Frédéric Balg MD, FRCSC, Martin Boulianne MD, FRCSC and Pascal Boileau MD,
Department of Orthopaedic Surgery, Hôpital de lArchetUniversity of Nice, Nice, France
The bicipital groove anatomy is well documented, and this groove is used as a landmark to guide retroversion during implantation of a shoulder prosthesis. Whereas the proximal part of the groove is used in osteoarthritis, the distal part is used in fractures. If used in 4-part fracture cases, we must assume that the bicipital groove orientation is constant from proximal to distal. We measured the groove orientation in 40 cadaveric humeri using 3 superimposed computed tomography sections. The reference axis was the transepicondylar axis at the elbow level. The measured angle of the bicipital groove was 55.8° ± 4.5° at the anatomic neck and 65.1° ± 3.5° at the surgical neck. This difference (mean of 9.3°, with extremes of −3° and 22.5°) was statistically significant. We confirmed a wide range of variation from 22° to 89° in the orientation of the groove.

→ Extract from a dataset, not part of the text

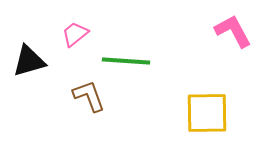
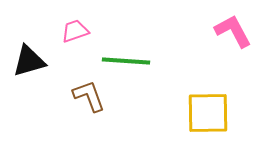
pink trapezoid: moved 3 px up; rotated 20 degrees clockwise
yellow square: moved 1 px right
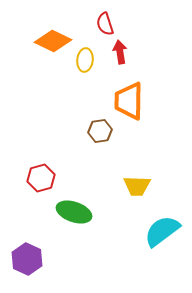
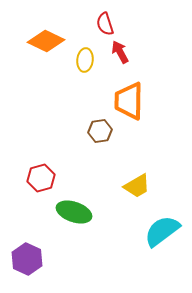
orange diamond: moved 7 px left
red arrow: rotated 20 degrees counterclockwise
yellow trapezoid: rotated 32 degrees counterclockwise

Because the values listed in the literature for lateral fin placement of a prosthesis have not been measured at the surgical neck level and because of the great variation in groove orientation, we caution surgeons about the use of the bicipital groove as a reliable landmark in shoulder replacement for fractures. Considering the risk of over- or under-retroversion of the prosthesis, we recommend the use of a fracture jig with retroversion set to 20°.
Journal of Shoulder and Elbow Surgery Volume 15, Issue 2 , March-April 2006, Pages 195-198.